**EXERCISE PROMPT:** Every entry should come back exactly as written, minus the pictures.
-- Opening Marker --
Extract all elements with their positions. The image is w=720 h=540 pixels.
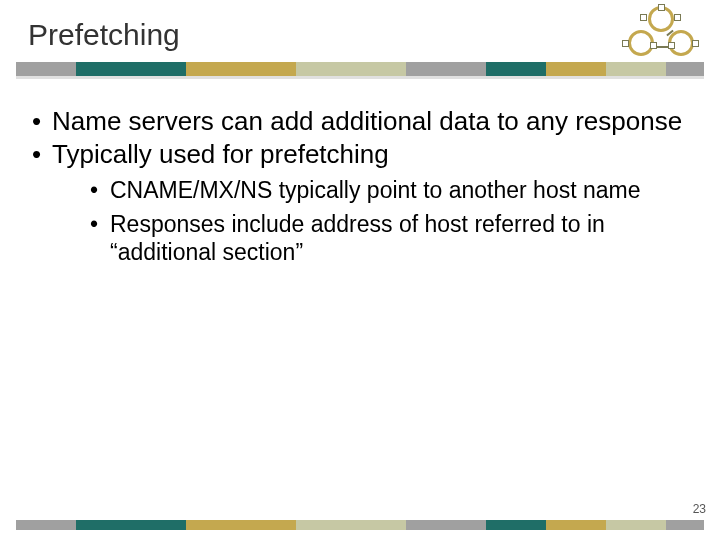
bar-seg — [296, 520, 406, 530]
bullet-text: Name servers can add additional data to … — [52, 106, 682, 136]
page-number: 23 — [693, 502, 706, 516]
bar-seg — [486, 520, 546, 530]
bar-seg — [546, 62, 606, 76]
bar-shadow — [16, 76, 704, 79]
bar-seg — [16, 520, 76, 530]
bar-seg — [546, 520, 606, 530]
bar-seg — [666, 520, 704, 530]
title-underline-bar — [16, 62, 704, 76]
decorative-network-icon — [622, 6, 706, 60]
bar-seg — [186, 62, 296, 76]
bullet-sub-item: CNAME/MX/NS typically point to another h… — [90, 176, 688, 204]
bullet-text: Typically used for prefetching — [52, 139, 389, 169]
bar-seg — [666, 62, 704, 76]
bullet-list-level2: CNAME/MX/NS typically point to another h… — [52, 176, 688, 266]
bar-seg — [76, 62, 186, 76]
bullet-text: Responses include address of host referr… — [110, 211, 605, 265]
slide: Prefetching Name servers can add additio… — [0, 0, 720, 540]
bar-seg — [16, 62, 76, 76]
bar-seg — [76, 520, 186, 530]
bar-seg — [606, 62, 666, 76]
bar-seg — [406, 62, 486, 76]
bullet-item: Name servers can add additional data to … — [32, 106, 688, 137]
bullet-text: CNAME/MX/NS typically point to another h… — [110, 177, 641, 203]
bar-seg — [186, 520, 296, 530]
content-area: Name servers can add additional data to … — [28, 106, 688, 269]
bullet-sub-item: Responses include address of host referr… — [90, 210, 688, 266]
bullet-item: Typically used for prefetching CNAME/MX/… — [32, 139, 688, 266]
page-title: Prefetching — [28, 18, 180, 52]
bar-seg — [606, 520, 666, 530]
bullet-list-level1: Name servers can add additional data to … — [28, 106, 688, 267]
footer-bar — [16, 520, 704, 530]
bar-seg — [296, 62, 406, 76]
bar-seg — [406, 520, 486, 530]
bar-seg — [486, 62, 546, 76]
-- Closing Marker --
**EXERCISE SOLUTION:**
Extract all elements with their positions. The image is w=720 h=540 pixels.
bar-seg — [296, 520, 406, 530]
bullet-text: Name servers can add additional data to … — [52, 106, 682, 136]
page-number: 23 — [693, 502, 706, 516]
bar-seg — [486, 520, 546, 530]
bar-seg — [546, 62, 606, 76]
bar-shadow — [16, 76, 704, 79]
bar-seg — [16, 520, 76, 530]
bar-seg — [546, 520, 606, 530]
bar-seg — [666, 520, 704, 530]
title-underline-bar — [16, 62, 704, 76]
decorative-network-icon — [622, 6, 706, 60]
bar-seg — [186, 62, 296, 76]
bullet-sub-item: CNAME/MX/NS typically point to another h… — [90, 176, 688, 204]
bullet-text: Typically used for prefetching — [52, 139, 389, 169]
bar-seg — [666, 62, 704, 76]
bullet-list-level2: CNAME/MX/NS typically point to another h… — [52, 176, 688, 266]
bar-seg — [76, 62, 186, 76]
bullet-text: Responses include address of host referr… — [110, 211, 605, 265]
slide: Prefetching Name servers can add additio… — [0, 0, 720, 540]
bar-seg — [16, 62, 76, 76]
bar-seg — [76, 520, 186, 530]
bar-seg — [606, 62, 666, 76]
bar-seg — [406, 62, 486, 76]
bullet-item: Name servers can add additional data to … — [32, 106, 688, 137]
bullet-text: CNAME/MX/NS typically point to another h… — [110, 177, 641, 203]
bar-seg — [186, 520, 296, 530]
content-area: Name servers can add additional data to … — [28, 106, 688, 269]
bullet-sub-item: Responses include address of host referr… — [90, 210, 688, 266]
bullet-item: Typically used for prefetching CNAME/MX/… — [32, 139, 688, 266]
page-title: Prefetching — [28, 18, 180, 52]
bar-seg — [606, 520, 666, 530]
bullet-list-level1: Name servers can add additional data to … — [28, 106, 688, 267]
footer-bar — [16, 520, 704, 530]
bar-seg — [296, 62, 406, 76]
bar-seg — [406, 520, 486, 530]
bar-seg — [486, 62, 546, 76]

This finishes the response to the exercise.